El sacerdote, de modo muy especial, está ordenado para la Eucaristía. En la Eucaristía encuentra la razón fundamental de su ministerio, la cumbre, la cima y la fuente al mismo tiempo, de donde brota el ejercicio de la caridad pastoral. ¡Es algo tan personal, incluso en el buen sentido, es tan íntimo! En ese momento, el sacerdote que actúa en nombre de la Iglesia, es de alguna manera "poseído", tomado por completo por el mismo Cristo, que Cristo mismo actúa por su persona. Es Cristo quien toma el pan por medio de las manos del sacerdote; es Cristo mismo quien por la voz del sacerdote vuelve a decir -como si fuera la primera y única vez- las palabras: "Esto es mi Cuerpo", "Esta es mi Sangre". Y el sacerdote, sobrecogido, con espíritu sobrenatural, sabe que deja de ser él para que sea Cristo a través de él, Cristo en él.
En la Eucaristía, el sacerdote reconoce que el Pan eucarístico es lo mejor, lo más grande, lo más sublime, que él puede dar a los fieles que le han encomendado.
En la Eucaristía, el sacerdote ve -con los ojos del alma- que Cristo por su medio está distribuyendo el don de su Espíritu Santo a los fieles, y uniéndolos a Sí en ofrenda de amor al Padre.
En la Eucaristía, el sacerdote, tantas veces cansado y desanimado si ve poca o nula respuesta en los hombres, descansa reclinándose en el Corazón de Cristo.
En la Eucaristía, el sacerdote halla la mejor y más fiel Compañía; va al Sagrario, ora de rodillas, trata de sus asuntos con su Señor, intercede por sus fieles y expía los pecados de los hombres, recibe luz y paz de Cristo.
En la Eucaristía, el sacerdote es educado por el Espíritu Santo en el dinamismo sacrificial del sacramento para que se ofrezca y se entregue como Cristo.
Por eso, un sacerdote en el altar se reviste con ornamentos consciente de que se está revistiendo de Cristo y que el Espíritu Santo va a obrar en su alma. Sube al altar de Dios, pero consciente de su Presencia, no celebra de cualquier manera, o distraídamente, sino con recogimiento, con devoción, con silencio interior.

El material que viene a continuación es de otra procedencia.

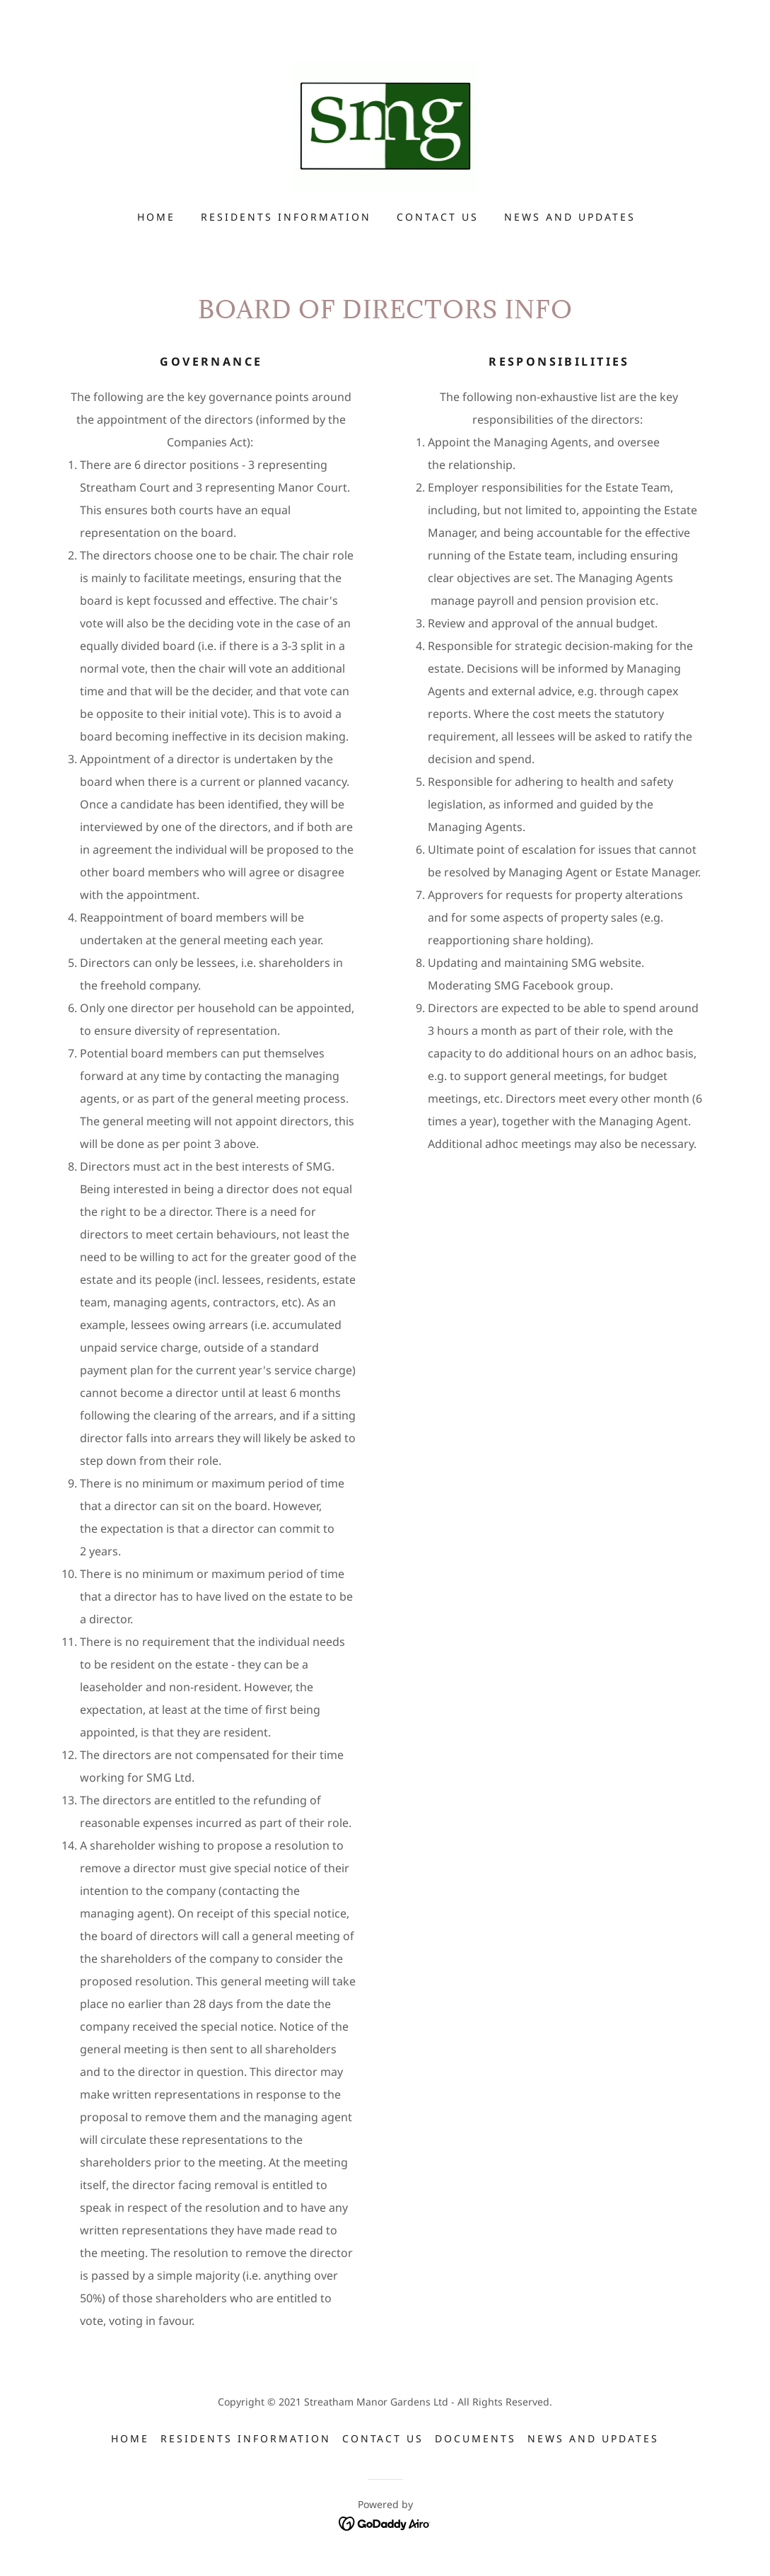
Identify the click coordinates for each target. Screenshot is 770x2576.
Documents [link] (475, 2438)
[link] (385, 125)
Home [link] (156, 217)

Recordaba Benedicto XVI en el año de la Eucaristía (2005): "mi pensamiento va hoy a los sacerdotes, para subrayar que precisamente en la Eucaristía radica el secreto de su santificación. En virtud de la ordenación sagrada, el sacerdote recibe el don y el compromiso de repetir sacramentalmente los gestos y las palabras con las que Jesús, en la última Cena, instituyó el memorial de su Pascua. Entre sus manos se renueva este gran milagro de amor, del que él está llamado a ser testigo y anunciador cada vez más fiel (cf. Mane nobiscum Domine, 30). Por eso, el presbítero ante todo debe adorar y contemplar la Eucaristía, desde el momento mismo en que la celebra. Sabemos bien que la validez del sacramento no depende de la santidad del celebrante, pero su eficacia será tanto mayor, para él mismo y para los demás, cuanto más lo viva con fe profunda, amor ardiente y ferviente espíritu de oración" (Ángelus, 18-septiembre-2005).
Un buen sacerdote -un sacerdote santo, según vemos en la tradición- es siempre un sacerdote que cuida dos realidades básicas: la Eucaristía y el sacramento de la Penitencia. A éste le dedica mucho tiempo, y con asiduidad diaria se sienta en el confesionario; y, a la vez, es buen sacerdote por su forma de celebrar la Santa Misa y dedicar sus pequeños ratos -cuando nadie le ve- a rezar ante el Sagrario.